Records excerpted from a collection

-------

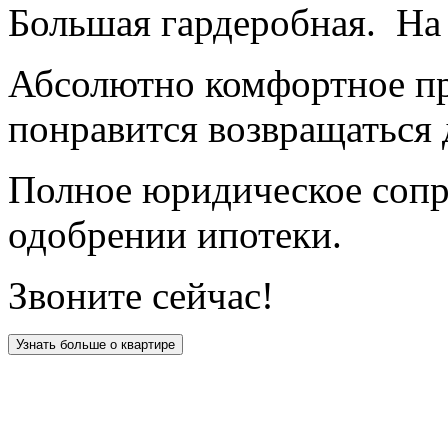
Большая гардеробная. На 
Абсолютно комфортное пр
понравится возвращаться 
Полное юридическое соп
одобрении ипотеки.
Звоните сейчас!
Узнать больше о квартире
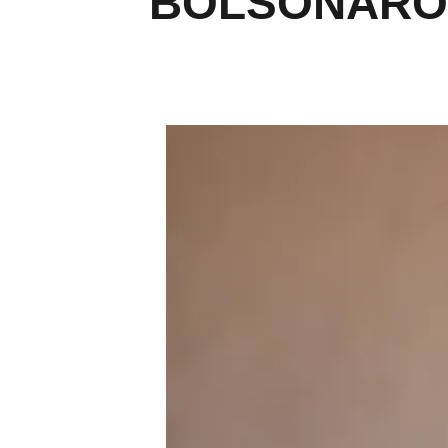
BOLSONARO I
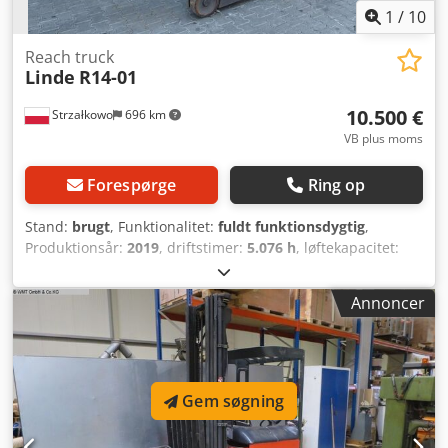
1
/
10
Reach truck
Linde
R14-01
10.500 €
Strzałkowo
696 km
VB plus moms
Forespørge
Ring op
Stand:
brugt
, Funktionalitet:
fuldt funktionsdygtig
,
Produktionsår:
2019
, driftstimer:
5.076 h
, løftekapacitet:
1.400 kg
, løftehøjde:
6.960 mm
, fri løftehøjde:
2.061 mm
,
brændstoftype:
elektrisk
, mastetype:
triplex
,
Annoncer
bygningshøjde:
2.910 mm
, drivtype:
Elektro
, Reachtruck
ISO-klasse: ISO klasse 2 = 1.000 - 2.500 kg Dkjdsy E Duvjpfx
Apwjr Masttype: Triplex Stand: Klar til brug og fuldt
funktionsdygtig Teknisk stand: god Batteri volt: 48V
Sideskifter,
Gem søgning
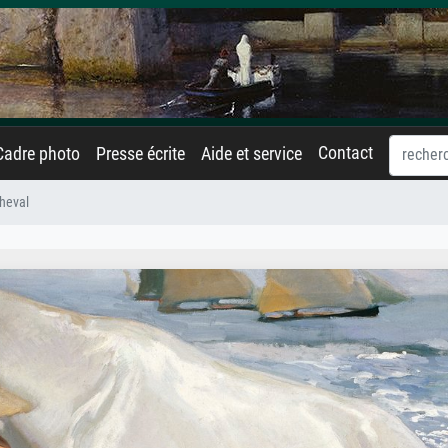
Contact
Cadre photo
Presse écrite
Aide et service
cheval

-------

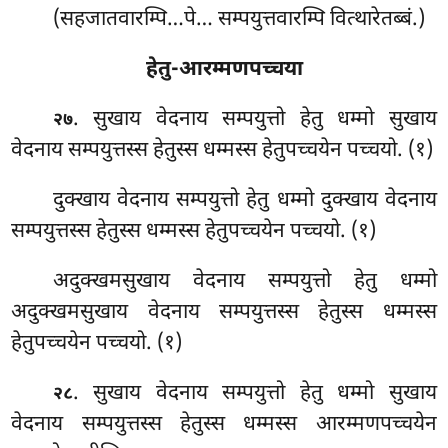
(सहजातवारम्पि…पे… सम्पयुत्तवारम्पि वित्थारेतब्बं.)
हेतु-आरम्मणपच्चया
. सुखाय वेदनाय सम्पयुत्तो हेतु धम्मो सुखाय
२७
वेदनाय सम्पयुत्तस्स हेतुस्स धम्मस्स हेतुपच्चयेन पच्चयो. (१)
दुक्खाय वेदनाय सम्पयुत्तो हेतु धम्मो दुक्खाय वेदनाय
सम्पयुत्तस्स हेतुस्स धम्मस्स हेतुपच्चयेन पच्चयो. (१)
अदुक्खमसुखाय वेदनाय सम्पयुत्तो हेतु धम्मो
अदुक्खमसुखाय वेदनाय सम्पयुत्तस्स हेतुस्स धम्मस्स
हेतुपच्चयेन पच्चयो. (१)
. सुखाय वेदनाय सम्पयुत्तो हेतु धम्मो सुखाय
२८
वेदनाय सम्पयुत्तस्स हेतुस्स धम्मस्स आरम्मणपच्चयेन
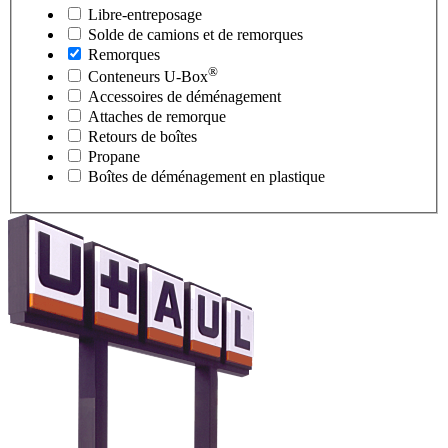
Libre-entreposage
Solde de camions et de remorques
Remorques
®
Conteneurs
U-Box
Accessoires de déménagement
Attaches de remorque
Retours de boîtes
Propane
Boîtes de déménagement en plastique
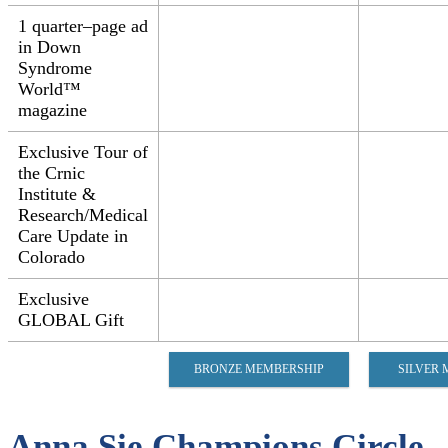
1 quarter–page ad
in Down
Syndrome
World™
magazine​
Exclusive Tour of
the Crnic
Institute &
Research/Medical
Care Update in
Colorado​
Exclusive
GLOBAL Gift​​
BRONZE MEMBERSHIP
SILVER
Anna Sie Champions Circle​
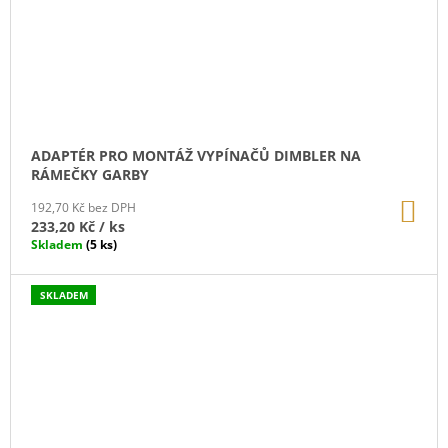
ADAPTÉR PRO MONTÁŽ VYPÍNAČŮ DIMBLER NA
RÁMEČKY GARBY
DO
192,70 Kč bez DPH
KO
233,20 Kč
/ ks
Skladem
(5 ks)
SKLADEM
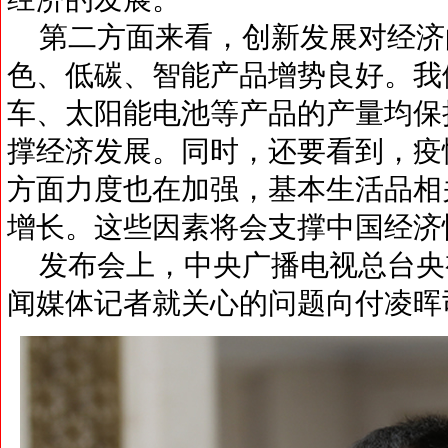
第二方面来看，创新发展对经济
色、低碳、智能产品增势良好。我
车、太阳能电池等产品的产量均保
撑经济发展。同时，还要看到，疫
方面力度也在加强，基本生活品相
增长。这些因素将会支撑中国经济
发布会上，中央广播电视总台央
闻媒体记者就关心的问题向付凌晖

-------

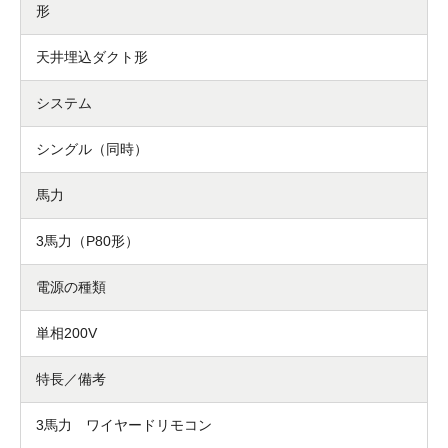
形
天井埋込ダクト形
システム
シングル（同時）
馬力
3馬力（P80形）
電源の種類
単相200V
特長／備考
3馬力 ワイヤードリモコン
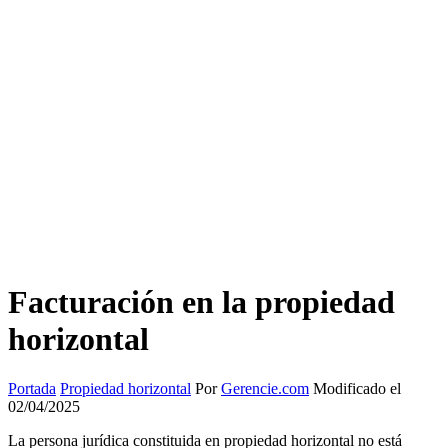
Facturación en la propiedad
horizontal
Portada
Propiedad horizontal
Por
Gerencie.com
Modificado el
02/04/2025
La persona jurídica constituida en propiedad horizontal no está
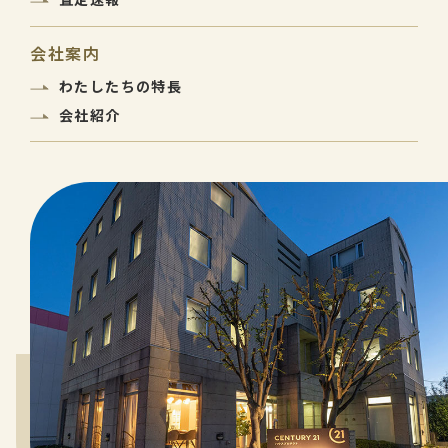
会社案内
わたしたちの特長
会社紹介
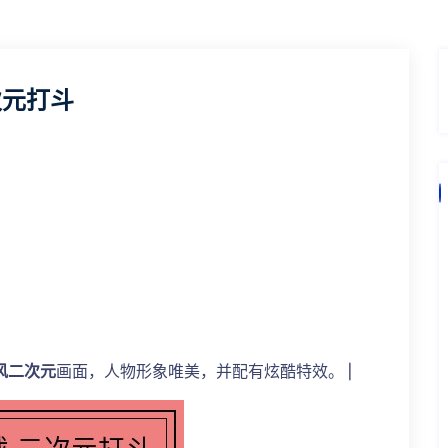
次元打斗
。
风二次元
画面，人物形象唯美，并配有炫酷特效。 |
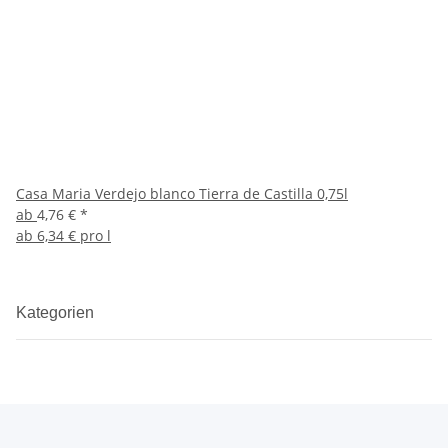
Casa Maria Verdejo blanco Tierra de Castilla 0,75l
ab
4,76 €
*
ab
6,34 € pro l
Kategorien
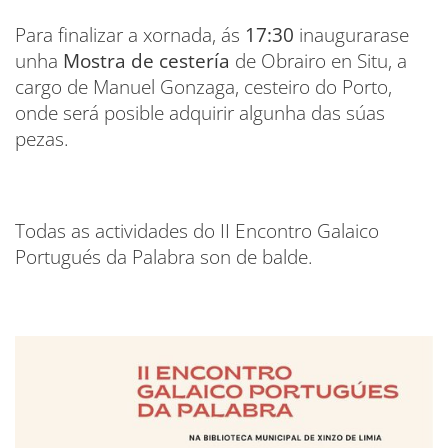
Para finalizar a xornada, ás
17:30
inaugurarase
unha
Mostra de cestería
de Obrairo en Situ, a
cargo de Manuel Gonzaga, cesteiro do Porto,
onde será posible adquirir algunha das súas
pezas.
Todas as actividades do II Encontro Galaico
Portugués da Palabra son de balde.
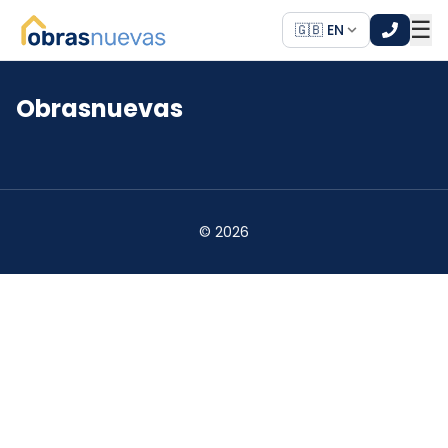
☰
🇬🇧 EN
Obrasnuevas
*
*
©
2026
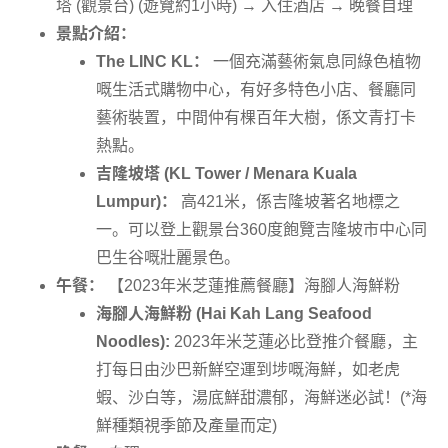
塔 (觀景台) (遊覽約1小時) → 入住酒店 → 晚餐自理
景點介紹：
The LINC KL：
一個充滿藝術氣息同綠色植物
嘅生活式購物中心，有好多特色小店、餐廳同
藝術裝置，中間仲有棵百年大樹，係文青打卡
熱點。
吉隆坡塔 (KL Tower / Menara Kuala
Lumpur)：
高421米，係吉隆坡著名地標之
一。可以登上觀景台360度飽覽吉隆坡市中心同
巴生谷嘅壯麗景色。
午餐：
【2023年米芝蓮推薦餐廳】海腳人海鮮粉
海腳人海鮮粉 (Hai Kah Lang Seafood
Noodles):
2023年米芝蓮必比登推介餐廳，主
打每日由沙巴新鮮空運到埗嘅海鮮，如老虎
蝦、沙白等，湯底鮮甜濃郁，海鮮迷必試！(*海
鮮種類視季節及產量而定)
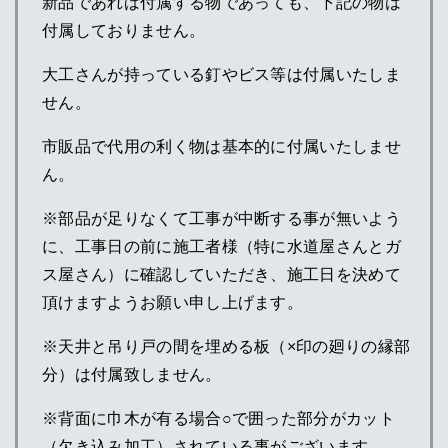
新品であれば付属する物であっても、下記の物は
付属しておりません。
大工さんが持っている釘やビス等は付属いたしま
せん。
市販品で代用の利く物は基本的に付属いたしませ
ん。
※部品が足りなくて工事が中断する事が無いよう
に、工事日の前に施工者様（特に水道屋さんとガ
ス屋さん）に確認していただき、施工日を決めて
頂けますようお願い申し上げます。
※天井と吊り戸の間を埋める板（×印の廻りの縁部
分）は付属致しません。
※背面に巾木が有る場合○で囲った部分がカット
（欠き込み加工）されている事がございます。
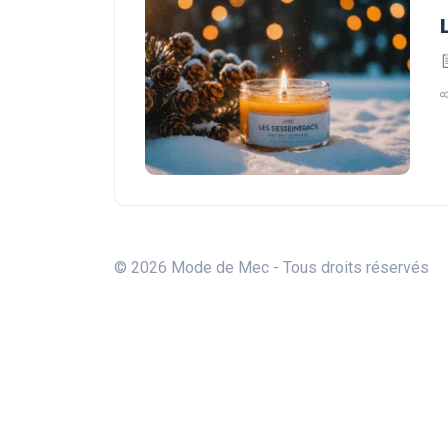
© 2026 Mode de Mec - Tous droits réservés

-------

- [Your task] Drop the pictures; return the lines above from the line containing "BRONZE MEMBERSHIP" to the line containing "闻媒体记者就关心的问题向付凌晖", both included, exactly.

- [Exercise answer]
BRONZE MEMBERSHIP
SILVER
Anna Sie Champions Circle​
ADAPTÉR PRO MONTÁŽ VYPÍNAČŮ DIMBLER NA
RÁMEČKY GARBY
DO
192,70 Kč bez DPH
KO
233,20 Kč
/ ks
Skladem
(5 ks)
SKLADEM
第二方面来看，创新发展对经济
色、低碳、智能产品增势良好。我
车、太阳能电池等产品的产量均保
撑经济发展。同时，还要看到，疫
方面力度也在加强，基本生活品相
增长。这些因素将会支撑中国经济
发布会上，中央广播电视总台央
闻媒体记者就关心的问题向付凌晖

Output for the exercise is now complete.